Uncertainty quantification of a mathematical model of COVID-19 transmission dynamics with mass vaccination strategy

Chaos Solitons Fractals. 2021 May:146:110895. doi: 10.1016/j.chaos.2021.110895. Epub 2021 Mar 27.

Abstract

In this paper, the uncertainty quantification and sensitivity analysis of a mathematical model of the SARS-CoV-2 virus transmission dynamics with mass vaccination strategy has been carried out. More specifically, a compartmental epidemic model has been considered, in which vaccination, social distance measures, and testing of susceptible individuals have been included. Since the application of these mitigation measures entails a degree of uncertainty, the effects of the uncertainty about the application of social distance actions and testing of susceptible individuals on the disease transmission have been quantified, under the assumption of a mass vaccination program deployment. A spectral approach has been employed, which allows the uncertainty propagation through the epidemic model to be represented by means of the polynomial chaos expansion of the output random variables.
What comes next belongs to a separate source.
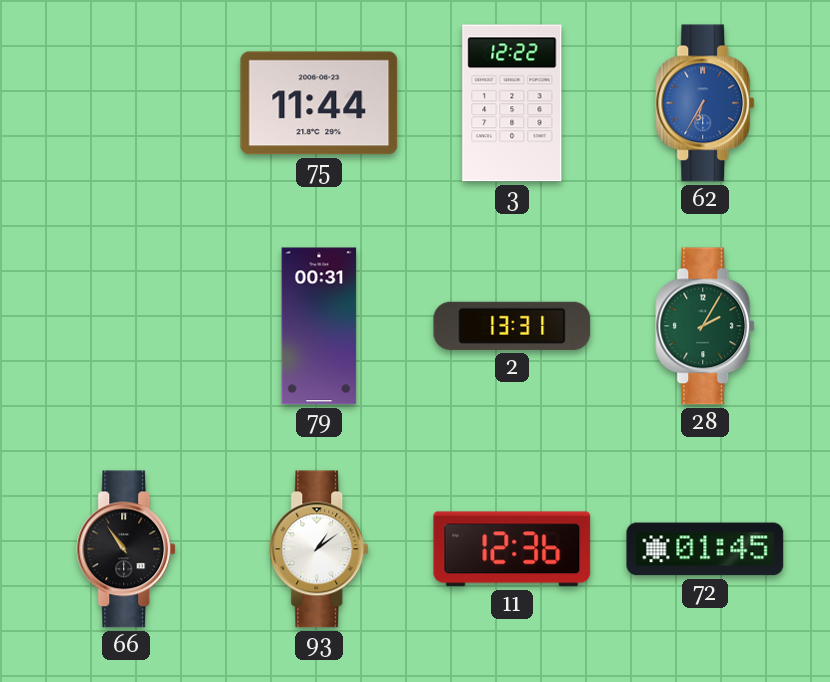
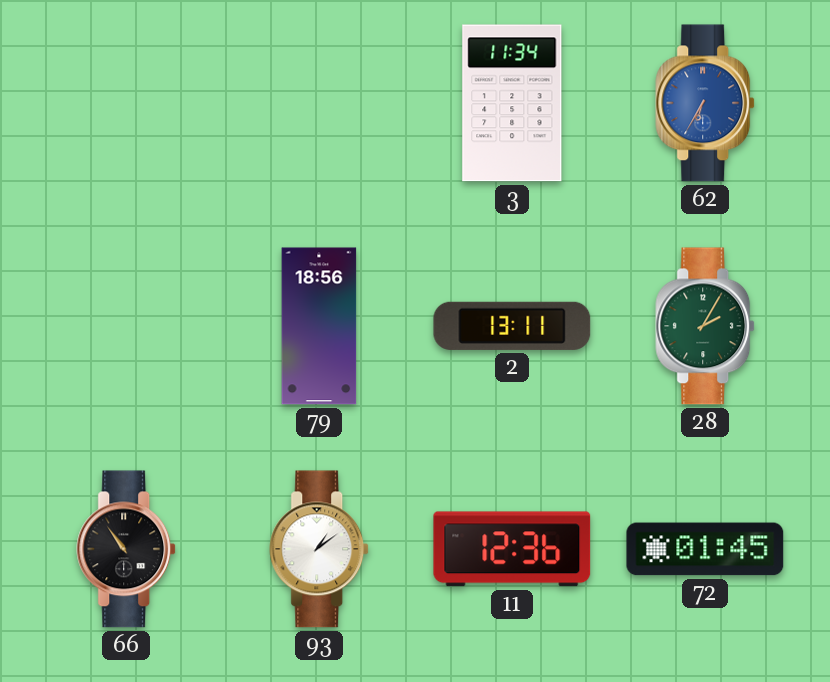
75: 11:44 -> none
3: 12:22 -> 11:34
79: 00:31 -> 18:56
2: 13:31 -> 13:11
In particular, a statistical moment-based polynomial chaos expansion has been implemented, which provides a surrogate model for the compartments of the epidemic model, and allows the statistics, the probability distributions of the interesting output variables of the model at a given time instant to be estimated and the sensitivity analysis to be conducted. The purpose of the sensitivity analysis is to understand which uncertain parameters have most influence on a given output random variable of the model at a given time instant. Several numerical experiments have been conducted whose results show that the proposed spectral approach to uncertainty quantification and sensitivity analysis of epidemic models provides a useful tool to control and mitigate the effects of the COVID-19 pandemic, when it comes to healthcare resource planning.

Keywords: COVID-19 transmission dynamics; Mass vaccination strategy; Mitigation measures; Polynomial chaos expansion; Sensitivity analysis; Uncertainty quantification.